Planks 8, 9 and 10 deal respectively with “Health Service”, “The British North America Act,” which governs the Canadian Constitution, and “External Relations.” Then 12 and 13, dealing with “Freedom” and “Social Justice” bring to a close a programme which is a mixture of decadent Liberalism, Fabian Bureaucracy and Currency Confusion.
Practically every plank and clause is a denial of the purpose of the Federation, which is supposed to be: “The establishment of a Co-operative Commonwealth, in which the basic principle regulating production, etc., will be the supplying of human needs and not the making of profits.”
The attitude of the Socialist Party of Canada towards this Federation is one of unbending opposition. We are opposed to the spurious “Socialism” advocated by their spokesmen and leaders, the Socialism that “recognises the need for compensation,” or a Socialism which is going to issue money “to purchase the things we produce,” or one that guarantees to the worker “a job at an adequate wage.” We do not want a “Co-operative Commonwealth” like the one envisaged by Professor Frank H. Underhill, the head of the Brain Trust, when he says in his essay on Dictatorship: “The direct ownership and operation by government of the great strategic services, such as transportation and distribution of electric power.” We don’t even want our planning done by “public officials.”
No! we are opposed to bureaucracy, to a wage system, to compensation, and not only to Government ownership but to the coercive State itself. When all the people own all the earth and the means whereby wealth is produced, classes will automatically disappear, and if society has no owning and governing class, how can we have a Government, the function of which is to protect class ownership? The kind of administrative organisation then required will be essentially different.
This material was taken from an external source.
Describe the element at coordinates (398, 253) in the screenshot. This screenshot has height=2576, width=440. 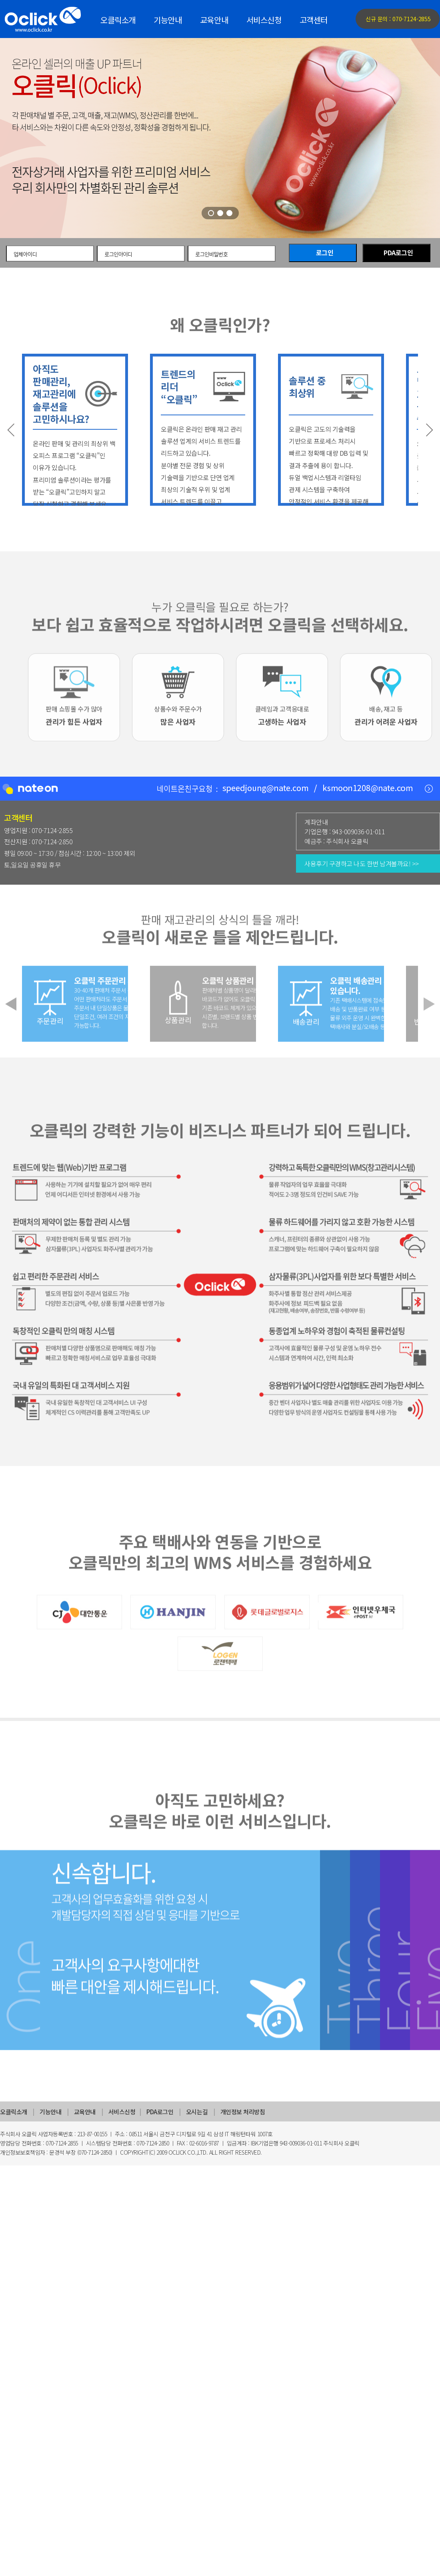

To the young and earnest workers in the Federation we constantly repeat the old truth, that non-Socialists organised on a programme of reforms cannot further the work for Socialism. The changing economic conditions are working for us, disillusion will follow the futile efforts of Woodsworth, Pritchard and Queen to make a coherent movement out of such widely divergent elements as constitute the C.C.F. Some of their leaders will openly join the avowedly capitalist parties, but there will be no place for any of them in the Socialist movement, which has no use for Leaders, any more than it has for the other evil features of a system so detrimental to human welfare as modern capitalism.